Written by SportsDayDFW.com
In Class 4A and 5A, boys and girls cross country runners will race 5 kilometers in the fall
Since girls started participating in cross country in Texas, they’ve run a shorter distance than the boys. In 1975, at the first girls state meet, they ran 1 mile, while the boys ran 2 miles.
As the times and attitudes changed, that precedent didn’t. Since the 1980s, the boys have run 5 kilometers (3.1 miles) and the girls 2 miles.
Finally those days are over, at least in Class 5A and 4A. Starting this fall, girls at those classifications will run 5 kilometers at the district, regional and state meets, a decision based on a recent vote by school superintendents.
“We’re celebrating today,” said Canyon coach Ray Baca, president of the Cross Country Coaches Association of Texas.

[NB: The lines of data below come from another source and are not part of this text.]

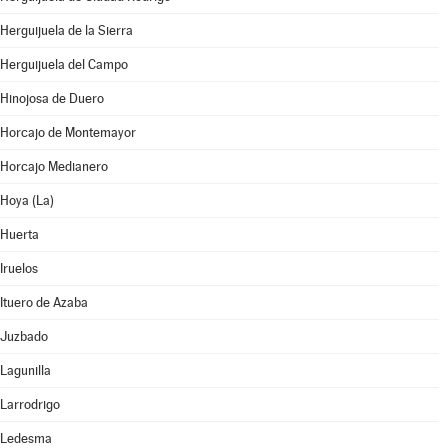
Herguijuela de la Sierra
Herguijuela del Campo
Hinojosa de Duero
Horcajo de Montemayor
Horcajo Medianero
Hoya (La)
Huerta
Iruelos
Ituero de Azaba
Juzbado
Lagunilla
Larrodrigo
Ledesma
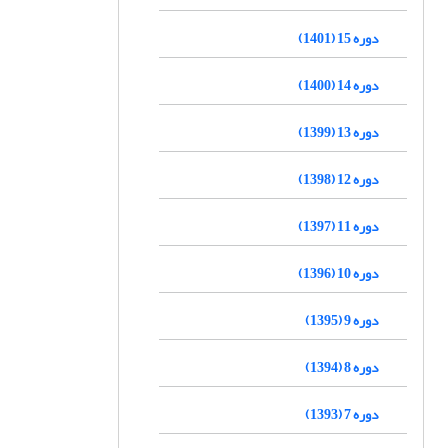
دوره 15 (1401)
دوره 14 (1400)
دوره 13 (1399)
دوره 12 (1398)
دوره 11 (1397)
دوره 10 (1396)
دوره 9 (1395)
دوره 8 (1394)
دوره 7 (1393)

In a letter to superintendents Tuesday, UIL executive director Charles Breithaupt shared the results of a referendum that was decided during the fall UIL executive session. Needing a simple majority to pass, 63 percent of 5A schools and 60 percent of 4A schools voted to extend the distance. Classes 3A and 2A narrowly opposed an extension, with Class A widely opposing it.

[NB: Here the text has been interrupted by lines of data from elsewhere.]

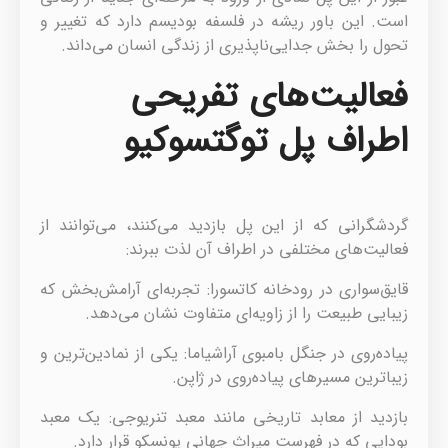
است. این باور ریشه در فلسفه بودیسم دارد که تغییر و
تحول را بخش جدایی‌ناپذیری از زندگی انسان می‌داند.
فعالیت‌های تفریحی
اطراف پل توگتسوکیو
گردشگرانی که از این پل بازدید می‌کنند، می‌توانند از
فعالیت‌های مختلفی در اطراف آن لذت ببرند:
قایق‌سواری در رودخانه کاتسورا: تجربه‌ای آرامش‌بخش که
زیبایی طبیعت را از زاویه‌ای متفاوت نشان می‌دهد.
پیاده‌روی در جنگل بامبوی آراشیاما: یکی از نمادین‌ترین و
زیباترین مسیرهای پیاده‌روی در ژاپن.
بازدید از معابد تاریخی مانند معبد تنریوجی: یک معبد
بودایی که در فهرست میراث جهانی یونسکو قرار دارد.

Baca and the coaches association have been working toward this goal for 12 years. He has gone to Austin at least twice a year in that span, trying to get the UIL to understand that 5K is better for the sport.

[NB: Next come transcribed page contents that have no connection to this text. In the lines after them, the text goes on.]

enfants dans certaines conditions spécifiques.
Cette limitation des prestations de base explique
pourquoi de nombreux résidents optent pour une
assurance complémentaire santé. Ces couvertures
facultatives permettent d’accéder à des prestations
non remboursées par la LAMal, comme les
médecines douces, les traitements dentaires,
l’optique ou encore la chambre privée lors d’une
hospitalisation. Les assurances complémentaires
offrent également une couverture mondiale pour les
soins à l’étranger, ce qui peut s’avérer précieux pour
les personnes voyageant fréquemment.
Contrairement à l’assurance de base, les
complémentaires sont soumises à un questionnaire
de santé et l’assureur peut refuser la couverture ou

Proponents believe that the 5K provides a real distance test, that it is better for recruiting, that 2 miles does not adequately prepare an athlete for college and that keeping the race a shorter distance was a form of sexism.
The biggest reason for the dissension dealt with participation. Coaches who opposed the change worried fewer girls would participate if the distance was extended.
But that’s in the past now. Baca believes they’ll see the participation levels stay the same or increase, and soon, the lower levels could be running 5K as well.
“It took us a lot longer than we wanted it to,” he said, “but now it’s changed.”